El lanzador de cuchillos

Tres nombres propios

Unzué acusó al Gobierno de bloquear la tramitación de la ley ELA y tiró de las orejas a la oposición

Koldo. A ver, lo raro era que el gobierno de un tipo que no dice la verdad ni al médico, que es capaz de pactar con asesinos, de amnistiar a golpistas, de sacar violadores a la calle y de vender a su madre a cambio del poder, no acabara metiendo la mano en la caja.

JUAN CARLOS. Sólo 5 diputados de los 350 que componen el Parlamento plurinacional de Armengol se dignaron a acudir al encuentro programado con los enfermos de ELA, que acabaron llamando a las puertas del Congreso, hartos de esperar que Mahoma encontrara un momento para ir a la montaña. Juan Carlos Unzué –qué coraje el del ex futbolista– les afeó la conducta: “No sabéis lo que les ha costado física y económicamente a muchos de mis compañeros venir a vuestra casa”. No tienen la menor idea, porque sus señorías están a sus cosas, que tienen poco que ver con las de quienes les pagan el sueldo, la tablet y el Plan de Pensiones. Unzué acusó al Gobierno de bloquear repetidamente la tramitación de la imprescindible ley ELA y tiró también de las orejas a la oposición por no haber presionado lo suficiente. “Lo que pedimos es que, antes de morir dignamente, nos den la posibilidad de vivir con dignidad”. Emocionante. Lo que jode es pensar que todo esto estaría ya resuelto si la ELA fuese pandémica entre los independentistas catalanes.

ALÍ. Suecia, espejo en el que se miran los que se sienten mejores que los demás. Un periodista de televisión pregunta a los pasantes si acogerían a refugiados en sus casas. Todos dicen que sí. “Por supuesto”, enfatizan los que tienen más pinta de progres.

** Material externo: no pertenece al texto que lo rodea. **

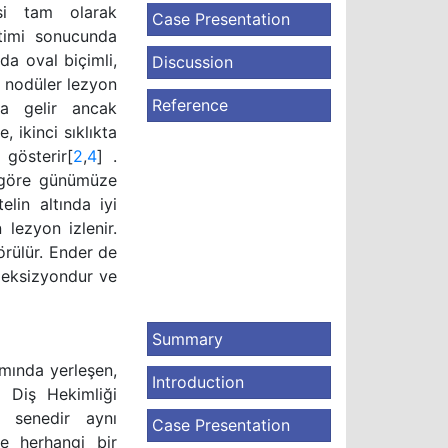
jisi tam olarak
Case Presentation
etimi sonucunda
da oval biçimli,
Discussion
 nodüler lezyon
Reference
na gelir ancak
, ikinci sıklıkta
gösterir[
2
,
4
] .
e göre günümüze
elin altında iyi
lezyon izlenir.
örülür. Ender de
i eksizyondur ve
Summary
smında yerleşen,
Introduction
i Diş Hekimliği
5 senedir aynı
Case Presentation
e herhangi bir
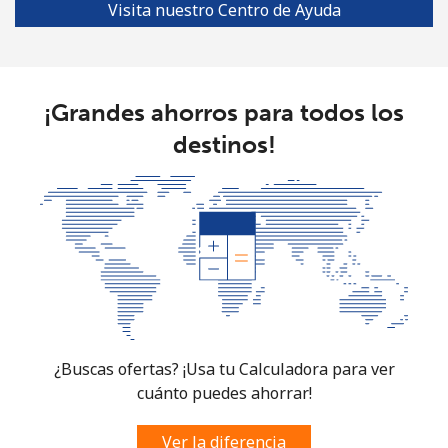
Visita nuestro Centro de Ayuda
Línea fija
⁦17.9c⁩
55 min por ⁦$10⁩
-
Celular
⁦15.5c⁩
64 min por ⁦$10⁩
⁦11c⁩
¡Grandes ahorros para todos los
destinos!
South Korea
Línea fija
⁦6.9c⁩
144 min por ⁦$10⁩
-
Celular
⁦4.9c⁩
204 min por ⁦$10⁩
⁦11c⁩
South Sudan
Celular
⁦104.5c⁩
9 min por ⁦$10⁩
-
¿Buscas ofertas? ¡Usa tu Calculadora para ver
cuánto puedes ahorrar!
Spain
Ver la diferencia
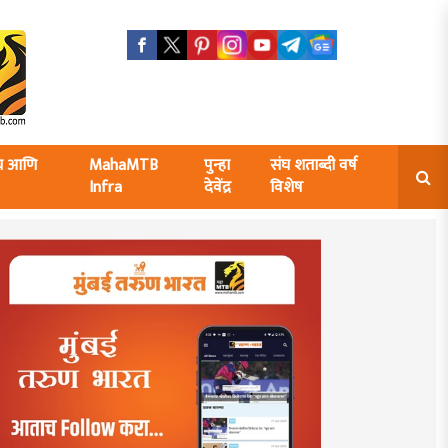
ंघ आणि
MahaMTB
पुन्हा
संघ शताब्दी वर्ष
Infra
देवेंद्र
विशेष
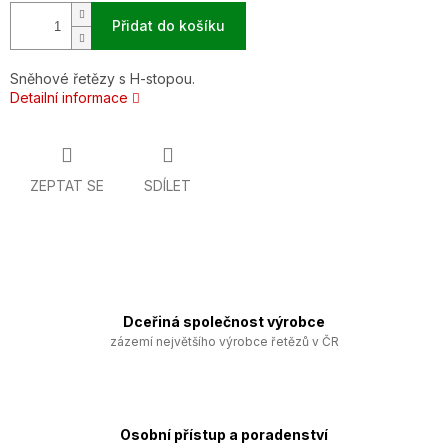
Přidat do košíku
Sněhové řetězy s H-stopou.
Detailní informace
ZEPTAT SE
SDÍLET
Dceřiná společnost výrobce
zázemí největšího výrobce řetězů v ČR
Osobní přístup a poradenství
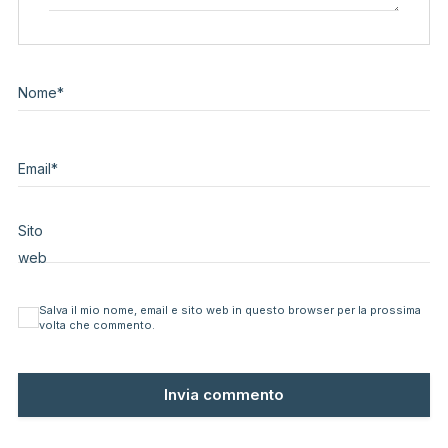
Nome
*
Email
*
Sito
web
Salva il mio nome, email e sito web in questo browser per la prossima
volta che commento.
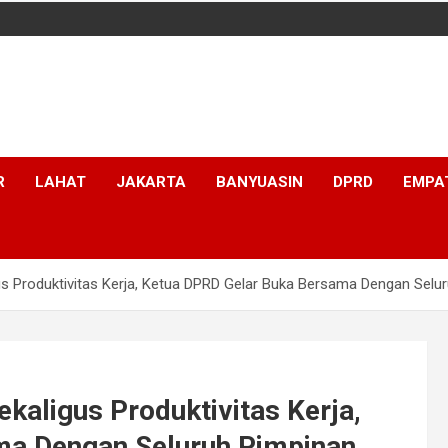
R
LAHAT
JAKARTA
BANYUASIN
DPRD
EMPA
gus Produktivitas Kerja, Ketua DPRD Gelar Buka Bersama Dengan Selu
ekaligus Produktivitas Kerja,
ma Dengan Seluruh Pimpinan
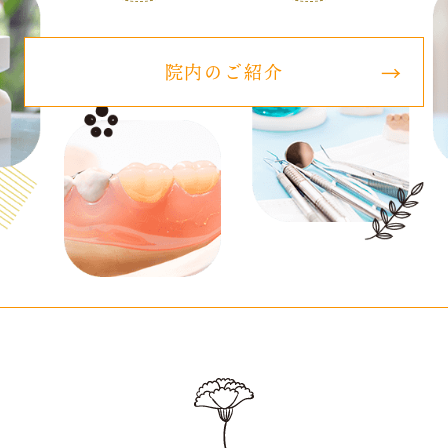
院内のご紹介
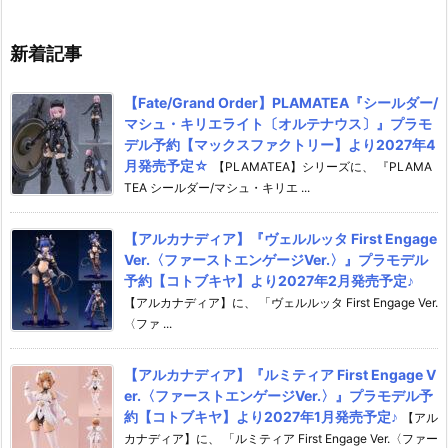
売予定♪
新着記事
【Fate/Grand Order】PLAMATEA『シールダー/
マシュ・キリエライト〔オルテナウス〕』プラモ
デル予約【マックスファクトリー】より2027年4
月発売予定☆
【PLAMATEA】シリーズに、 『PLAMA
TEA シールダー/マシュ・キリエ ...
【アルカナディア】『ヴェルルッタ First Engage
Ver.〈ファーストエンゲージVer.〉』プラモデル
予約【コトブキヤ】より2027年2月発売予定♪
【アルカナディア】に、 「ヴェルルッタ First Engage Ver.
〈ファ ...
【アルカナディア】『ルミティア First Engage V
er.〈ファーストエンゲージVer.〉』プラモデル予
約【コトブキヤ】より2027年1月発売予定♪
【アル
カナディア】に、 「ルミティア First Engage Ver.〈ファー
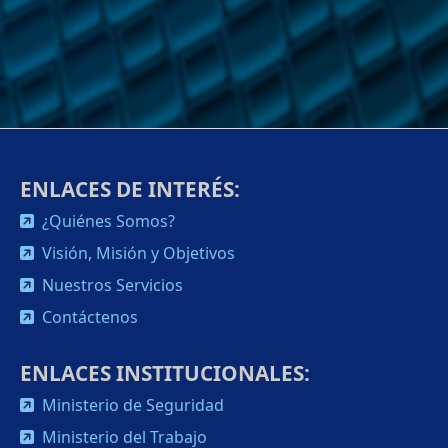
ENLACES DE INTERÉS:
¿Quiénes Somos?
Visión, Misión y Objetivos
Nuestros Servicios
Contáctenos
ENLACES INSTITUCIONALES:
Ministerio de Seguridad
Ministerio del Trabajo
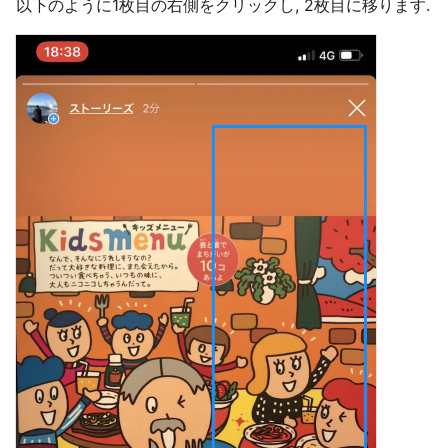
以下のように1枚目の右側をクリックし, 2枚目に移ります.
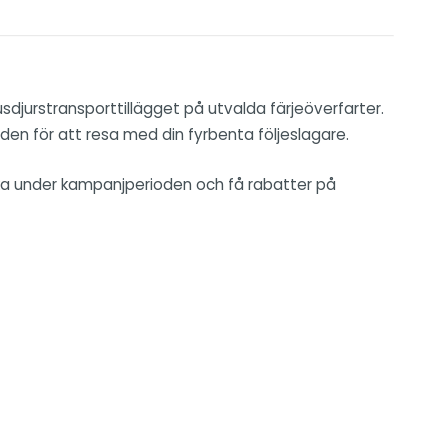
djurstransporttillägget på utvalda färjeöverfarter.
naden för att resa med din fyrbenta följeslagare.
 Boka under kampanjperioden och få rabatter på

Entonces, el entrevistador les presenta a Alí, un inmigrante ficticio que hace acto de presencia y asegura tener necesidad inmediata de techo y comida. El discurso carmenista, de repente, se abascaliza. Me viene regular, ahora mismo es imposible, tendría que hablar con mi pareja y todo eso. Como enseña David Cerdá en su Ética para valientes, la superioridad moral es un baúl rebosante de valores que su poseedor abre para deslumbrar al prójimo. Pero ese despliegue de lenguaje melifluo está destinado a ocultar las propias intenciones porque los nuevos biempensantes se pasan por el aro de cebolla del Ikea la concreción fáctica de su verborrea moralista. Y cuando el bien mengua, sólo queda el buenismo. Hasta que llega un Alí y les cierra de golpe el baúl con una patada de realidad.